1 tsp cayenne pepper

salt and pepper

Salad

1 small savoy cabbage, finely sliced

400g can puy lentils, rinsed and drained well

Bunch parsley, finely chopped

1 pomegranate, arils (seeds) removed

1 tbs olive oil

Juice of 1 lemon

1 tbs maple syrup

salt and pepper

To serve, hummus, pita bread, quinoa salad (optional)

Method

Pre-heat oven to 200 degrees celsius. Line a large baking tray with baking paper.

Cut the eggplants in half lengthways and use the tip of a knife to cut a criss cross pattern, about 1cm deep, into the flesh. Drizzle well with olive oil, using fingers to rub all over. Sprinkle with the spices, salt and pepper, and use fingers to rub spices into the cuts. Drizzle with more olive oil if they feel too dry. Place in the oven and cook, for about 45-50mins, or until flesh is dark on top and soft in the centre.

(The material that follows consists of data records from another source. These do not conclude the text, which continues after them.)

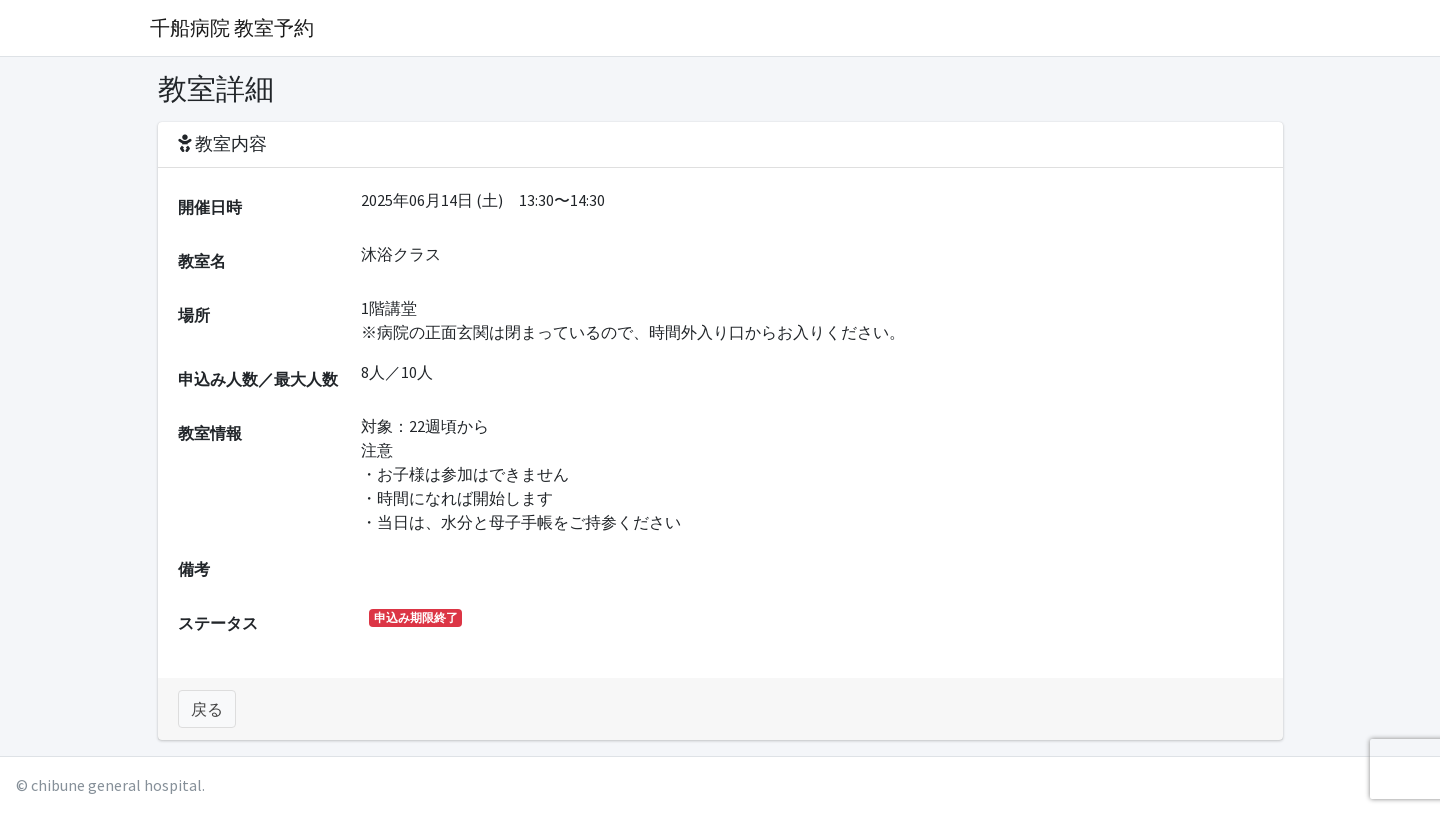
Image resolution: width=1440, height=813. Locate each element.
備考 (194, 569)
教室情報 (210, 433)
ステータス (218, 623)
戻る (207, 709)
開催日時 (210, 207)
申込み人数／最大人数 (258, 379)
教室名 (202, 261)
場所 (194, 315)
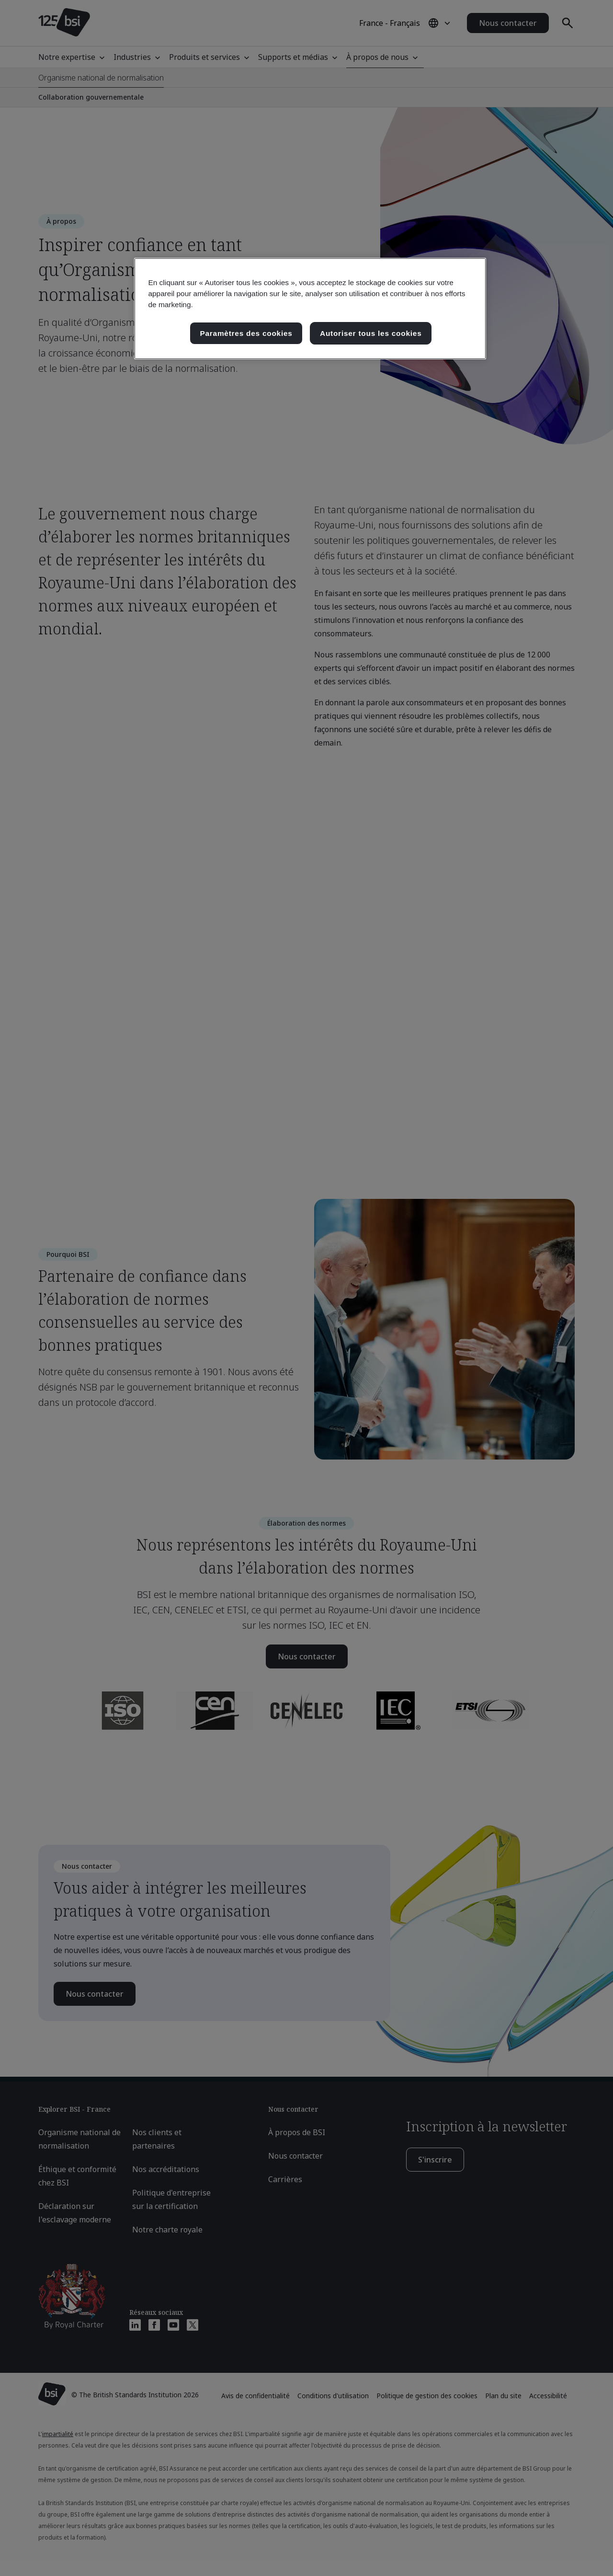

Meanwhile, for the salad, bring a large pot of salted water to the boil. Blanch the cabbage, for 1min, drain and rinse under cold water. Leave to drain as much water out as possible. In a small jar, combine the olive oil, lemon juice, maple syrup, salt and pepper and shake well. In a large bowl, combine the cabbage, lentils, parsley and dressing and toss to combine.

To serve, place the eggplants on a large serving platter, scatter the salad over the tops and sprinkle with the pomegranate. Serve with sides such as hummus, pita bread and quinoa salad. Enjoy!